The Sundance Film Festival announces its slate today. I know a lot of filmmakers who submitted to the festival this year. For their sake and mine I don't really go into the nitty-gritty numbers of how few films – no matter how good – get into this most coveted of festivals. Now that most of them have heard a yes or now, however, it might actually help their spirits to know the truth. (Last year I wrote a kind of pep talk piece on this subject that you're welcome to read.) Let's do some back-of-the-napkin calculations here. According to what a Sundance programmer told me last year when I was writing Film Festival Secrets (the book), about 8,000 titles were submitted to Sundance last year, and that number could have gone as high as nine or ten thousand this year. Let's use the conservative 9,000 for now. Checking out last year's program guide reveals that Sundance programs fewer than 200 films total, including shorts. So 200/9000 = .022. Only two percent of the films submitted get into the Sundance Film Festival.
As John Cooper, Director of the Sundance Film Festival put it in a tweet earlier today: "3724 features submitted and we can only invite 113. So many tough choices. For me, a very good news-bad news day."
(It has been pointed out to me that this means that three percent of feature films got in, but who's counting?)
The numbers aren't really much better at any other large-to-medium festival, though I estimate that acceptance rates hover between 3% and 8%. This isn't a criticism of these festivals, merely a statement of the way it is. There are more films being made and submitted than ever before, and the large, well-known festivals can't grow their programs fast enough to keep up. The selection process at a festival like Sundance isn't about finding great films – it's about figuring out which great films you want to show. As I told a client just the other day: "I think you made a film that's good enough for Sundance, but whether it's the kind of film that Sundance is in the mood for right now is the real question."

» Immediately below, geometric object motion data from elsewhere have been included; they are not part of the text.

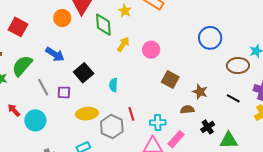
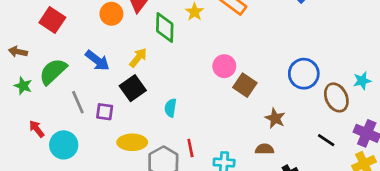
blue circle: (210, 38) -> (304, 74), moved
yellow arrow: (123, 44) -> (138, 58), moved
brown ellipse: (238, 66) -> (336, 97), turned 60
brown square: (170, 79) -> (245, 85), moved
brown star: (200, 92) -> (275, 118), moved

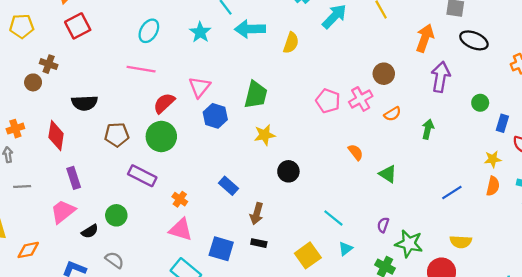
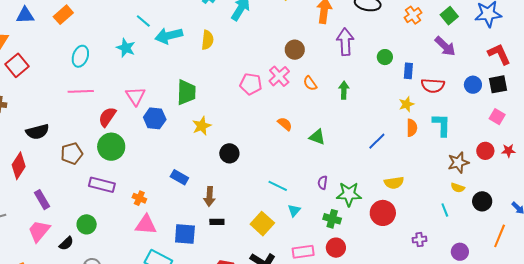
orange semicircle: (393, 114) -> (310, 83), turned 98
red diamond: (56, 136) -> (19, 166), turned 36

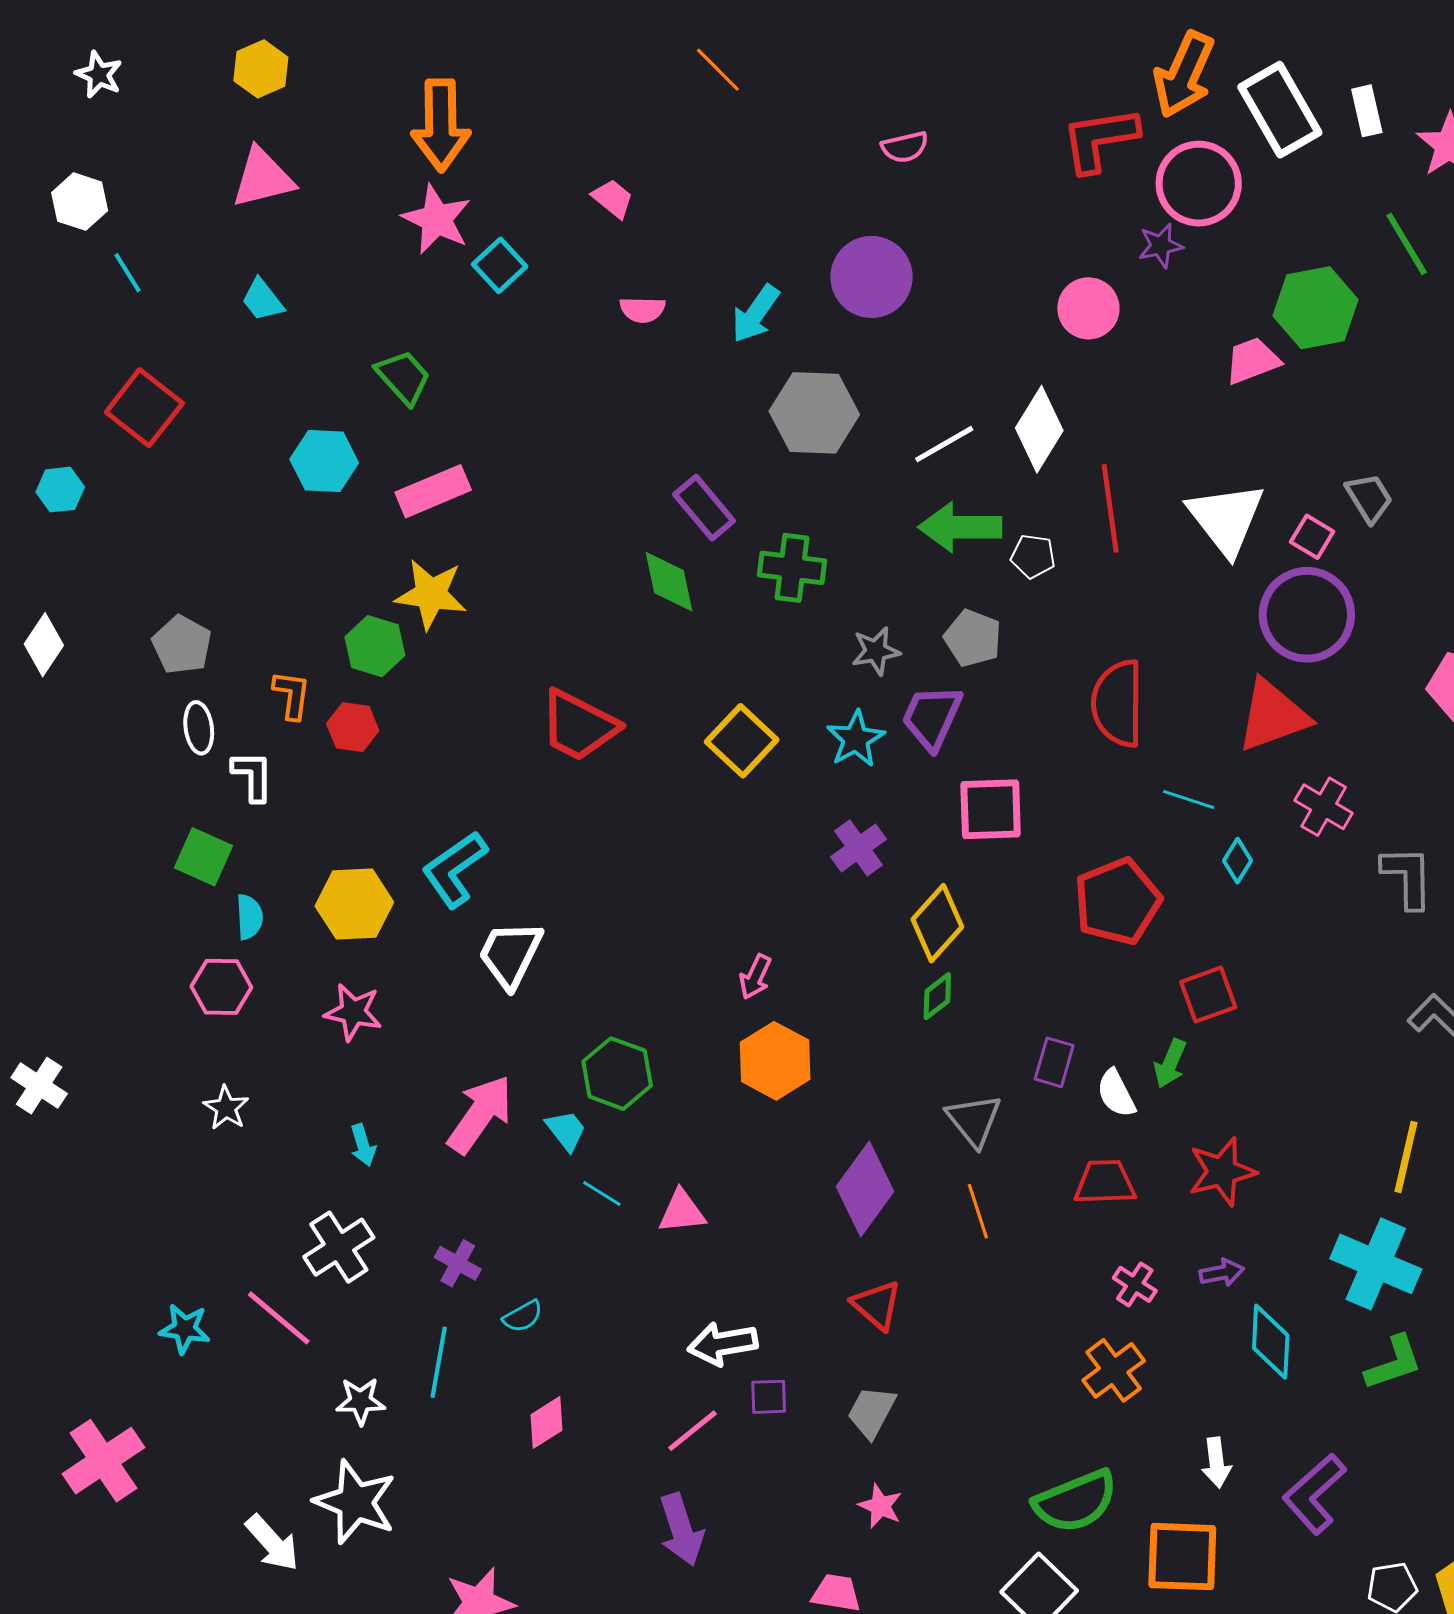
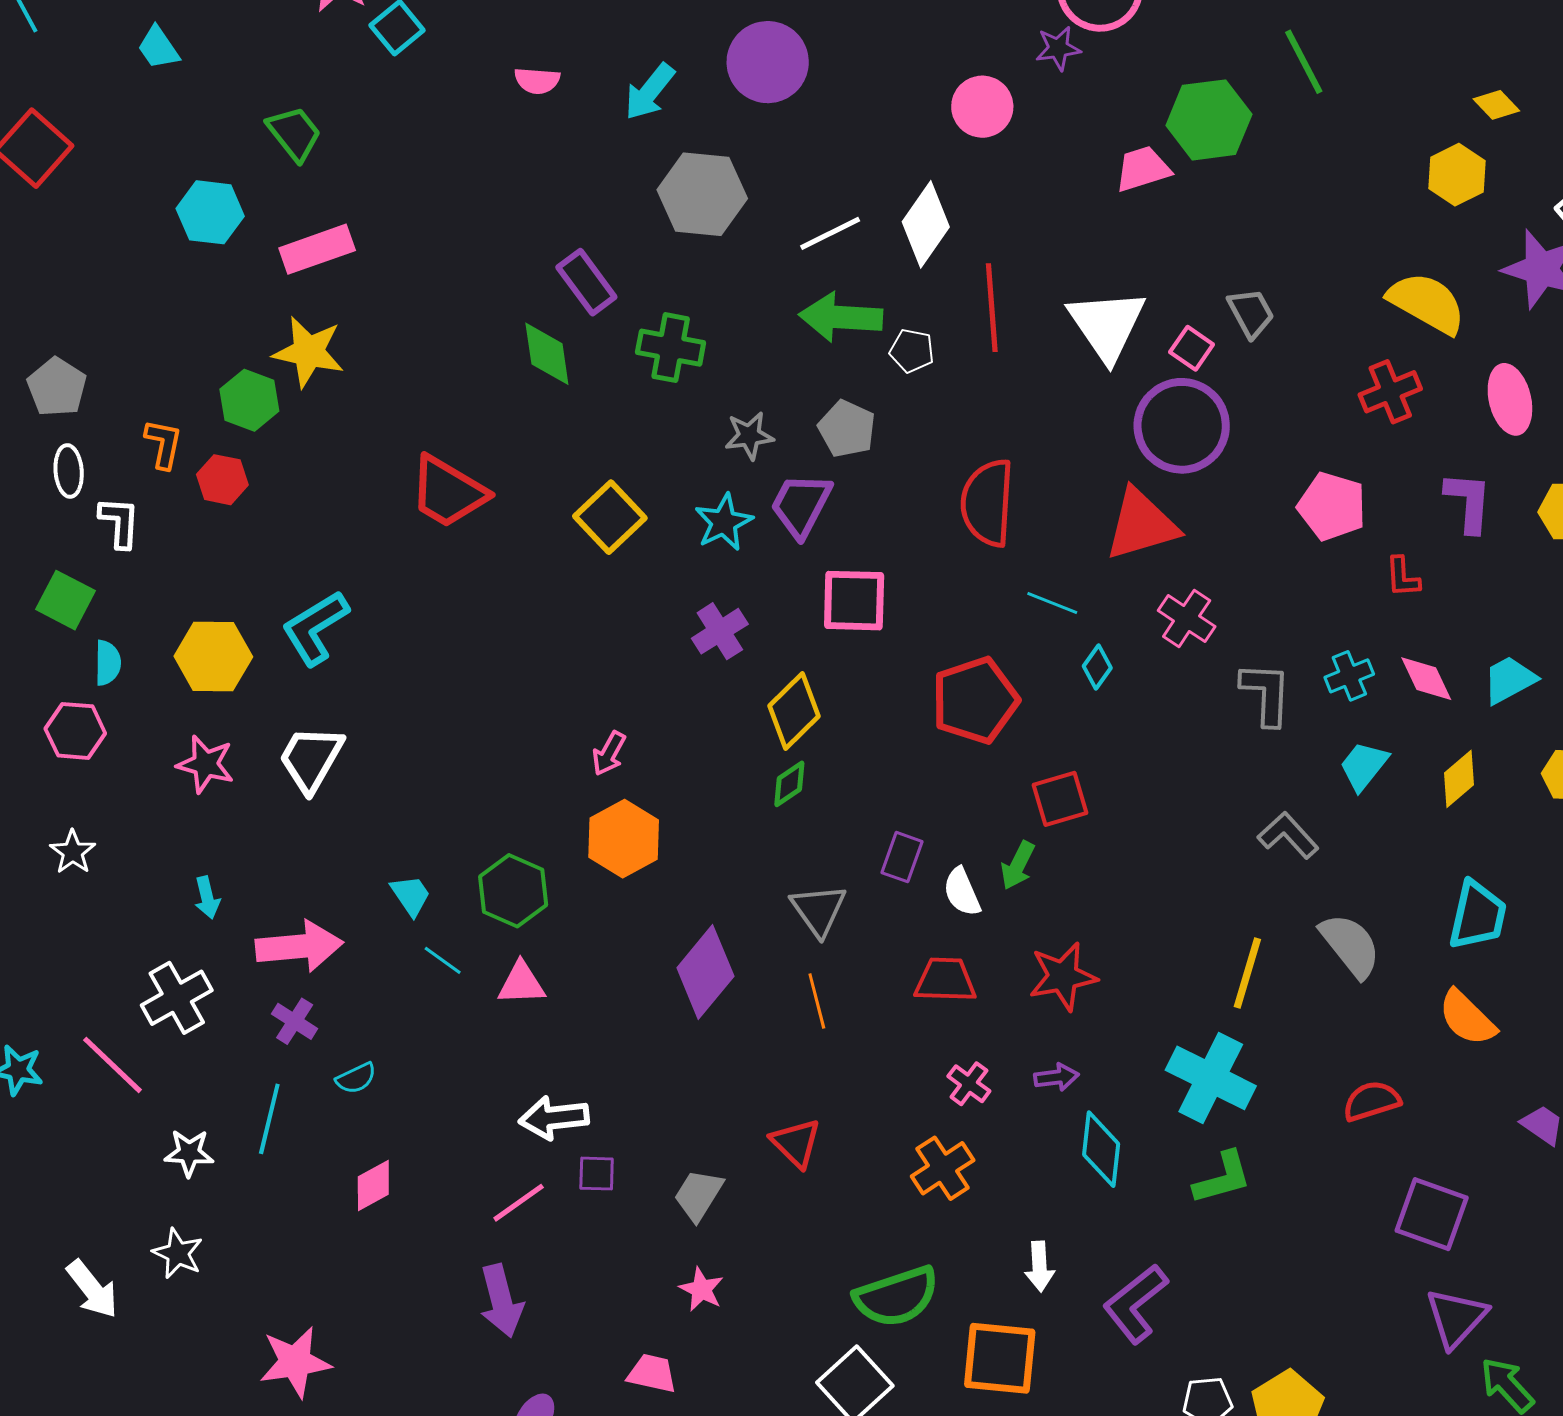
white trapezoid: (510, 954) -> (311, 759), moved
green hexagon: (617, 1074) -> (513, 891), moved
pink arrow: (480, 1114) -> (299, 946), moved, turned 46
red triangle: (877, 1305) -> (796, 1143), moved
white star: (355, 1502) -> (178, 1253), size x0.6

The good news is that there are now more small-to-medium sized festivals than ever before, and that the number of really great festival-worthy films hasn't kept up with that growth either. So while it may be a programmer's market at the top of the heap, there are plenty of festivals further down on the pyramid who are hungry for quality movies that haven't yet had their world or national premieres. Sure, it would be great to premiere at Sundance or AFI Fest or Berlin. The trick is to stay in the game long enough – and to keep making movies good enough – that you're in the right place when your right time comes along.